Sultan Bayezid, ordusunu toplar ve kardeşinin üzerine yürür. 20 Haziran 1481 günü, iki kardeş arasında Yenişehir Ovası’nda yaşanan savaşta, Sultan II. Bayezid galip gelir ve Cem Sultan yaralı bir şekilde Konya’ya geri döner. Fakat Bayezid’in paşalarından Gedik Ahmet Paşa onu takip etmektedir. Bunun üzerine Cem Sultan, Memluk idaresindeki Halep’e geçer.

Osmanlı tahtında yaşanan bu kardeş kavgası, çevre devletlerin hoşuna gitmektedir.
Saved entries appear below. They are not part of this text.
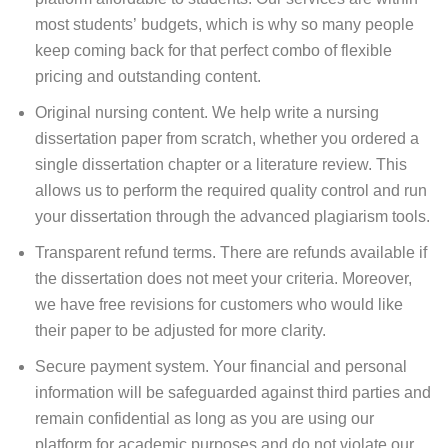
most students’ budgets, which is why so many people
keep coming back for that perfect combo of flexible
pricing and outstanding content.
Original nursing content. We help write a nursing
dissertation paper from scratch, whether you ordered a
single dissertation chapter or a literature review. This
allows us to perform the required quality control and run
your dissertation through the advanced plagiarism tools.
Transparent refund terms. There are refunds available if
the dissertation does not meet your criteria. Moreover,
we have free revisions for customers who would like
their paper to be adjusted for more clarity.
Secure payment system. Your financial and personal
information will be safeguarded against third parties and
remain confidential as long as you are using our
platform for academic purposes and do not violate our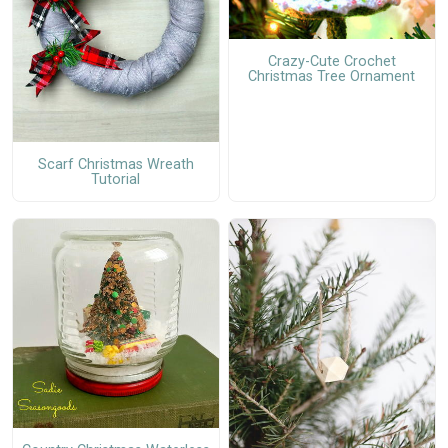
Crazy-Cute Crochet
Christmas Tree Ornament
Scarf Christmas Wreath
Tutorial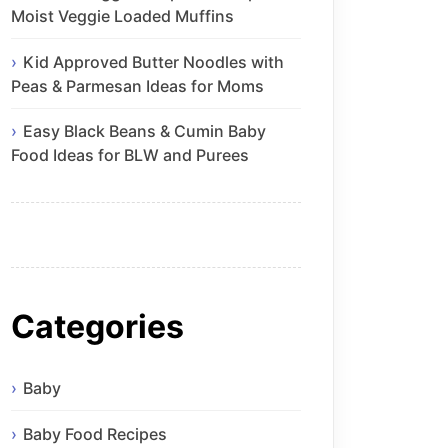
Moist Veggie Loaded Muffins
Kid Approved Butter Noodles with
Peas & Parmesan Ideas for Moms
Easy Black Beans & Cumin Baby
Food Ideas for BLW and Purees
Categories
Baby
Baby Food Recipes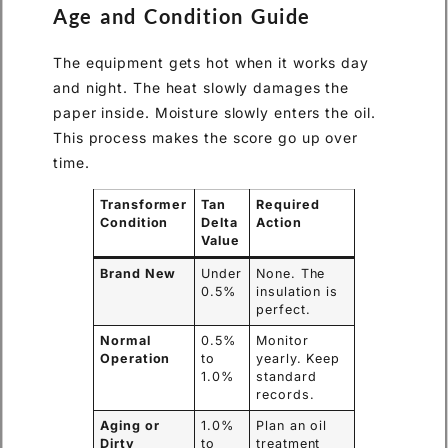
Age and Condition Guide
The equipment gets hot when it works day
and night. The heat slowly damages the
paper inside. Moisture slowly enters the oil.
This process makes the score go up over
time.
Transformer
Tan
Required
Condition
Delta
Action
Value
Brand New
Under
None. The
0.5%
insulation is
perfect.
Normal
0.5%
Monitor
Operation
to
yearly. Keep
1.0%
standard
records.
Aging or
1.0%
Plan an oil
Dirty
to
treatment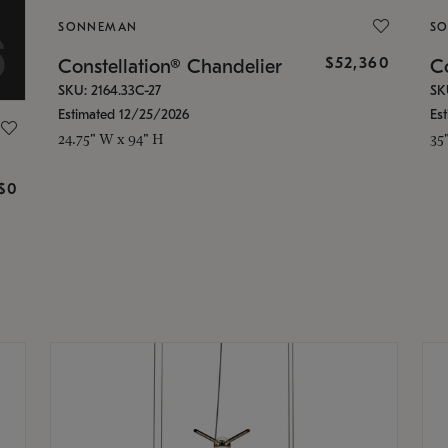
SONNEMAN
S
$52,360
Constellation® Chandelier
Co
SKU: 2164.33C-27
SK
Estimated 12/25/2026
Es
24.75" W x 94" H
35
g
$0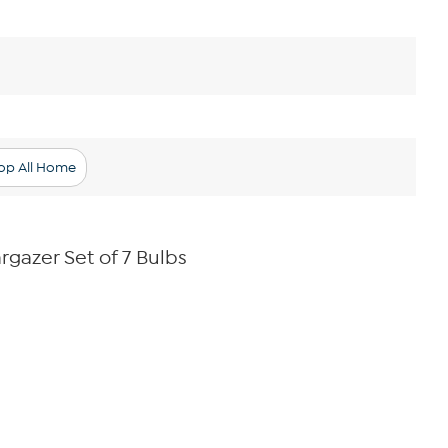
op All Home
argazer Set of 7 Bulbs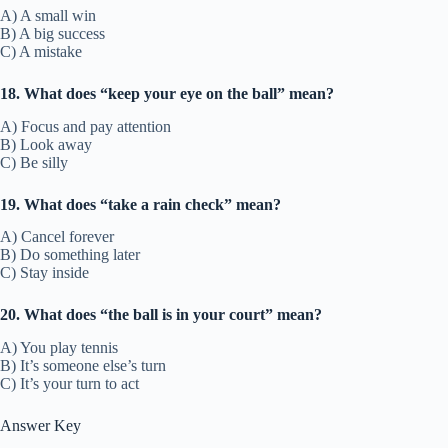
A) A small win
B) A big success
C) A mistake
18. What does “keep your eye on the ball” mean?
A) Focus and pay attention
B) Look away
C) Be silly
19. What does “take a rain check” mean?
A) Cancel forever
B) Do something later
C) Stay inside
20. What does “the ball is in your court” mean?
A) You play tennis
B) It’s someone else’s turn
C) It’s your turn to act
Answer Key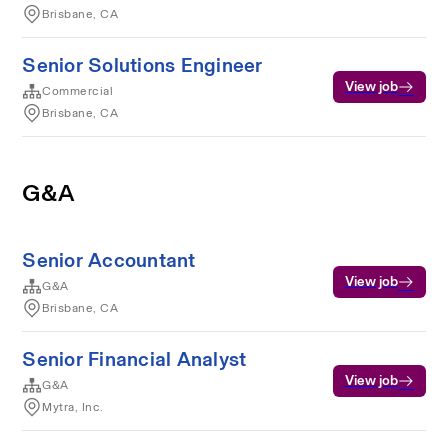
Brisbane, CA
Senior Solutions Engineer
View job
Commercial
Brisbane, CA
G&A
Senior Accountant
View job
G&A
Brisbane, CA
Senior Financial Analyst
View job
G&A
Mytra, Inc.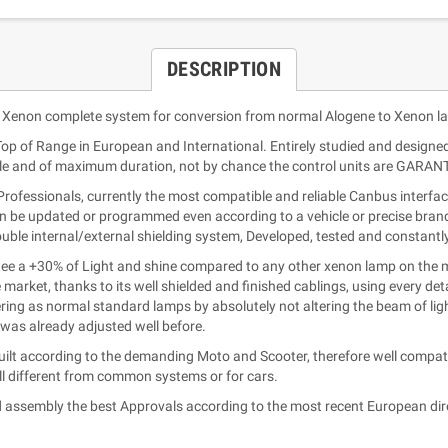
DESCRIPTION
 Xenon complete system for conversion from normal Alogene to Xenon l
 Top of Range in European and International. Entirely studied and designe
ble and of maximum duration, not by chance the control units are GARAN
fessionals, currently the most compatible and reliable Canbus interface 
an be updated or programmed even according to a vehicle or precise brand (
double internal/external shielding system, Developed, tested and constant
 a +30% of Light and shine compared to any other xenon lamp on the ma
e market, thanks to its well shielded and finished cablings, using every d
ing as normal standard lamps by absolutely not altering the beam of light
e was already adjusted well before.
lt according to the demanding Moto and Scooter, therefore well compatib
l different from common systems or for cars.
 assembly the best Approvals according to the most recent European dir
Memluk Sultanı Kayıtbay, Cem Sultan’a destek çıkarak büyük bir törenle onu Kahire’de karşılar. Memluk Sultanı’ndan aldığı destekle Cem Sultan, ağabeyi Bayezid’e tahtı kendisine bırakmak karşılığında 1 milyon akçe önerse de bu teklif kabul görmez. Cem Sultan, Mısır’da bulunduğu süre içerisinde hac vazifesini gerçekleştirmiştir. Böylelikle hacca giden ilk Osmanlı hanedan üyesi olmuştur.

Cem Sultan, Mısır’da bulunduğu süre içerisinde yazdığı şiirlerde, hacca gittikten sonra manevi huzura erdiği ve bu sebeple taht iddiasından vazgeçtiği görülmektedir. Ancak buna rağmen, çevresindekilerin baskısı olsa gerek, daha sonra tekrar aynı mücadeleye girişmiş ve annesi, eşi ve çocuklarını Mısır’da bırakarak Anadolu’ya gelmiştir. Anadolu’da yaşanan ilk savaşın ardından geçen bir yılın ardından, 27 Mayıs 1482 günü Cem Sultan tekrar Konya’yı kuşatmıştır.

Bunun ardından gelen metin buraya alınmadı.